# Instructions to follow
Restate exactly, and only, the lines spanning from the one with "12. Unbounce" to the end of the records below.

# Source information
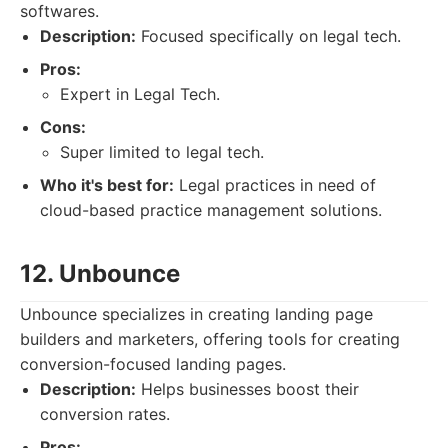
softwares.
Description:
Focused specifically on legal tech.
Pros:
Expert in Legal Tech.
Cons:
Super limited to legal tech.
Who it's best for:
Legal practices in need of
cloud-based practice management solutions.
12. Unbounce
Unbounce specializes in creating landing page
builders and marketers, offering tools for creating
conversion-focused landing pages.
Description:
Helps businesses boost their
conversion rates.
Pros:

# Exercise output
12. Unbounce
Unbounce specializes in creating landing page
builders and marketers, offering tools for creating
conversion-focused landing pages.
Description:
Helps businesses boost their
conversion rates.
Pros:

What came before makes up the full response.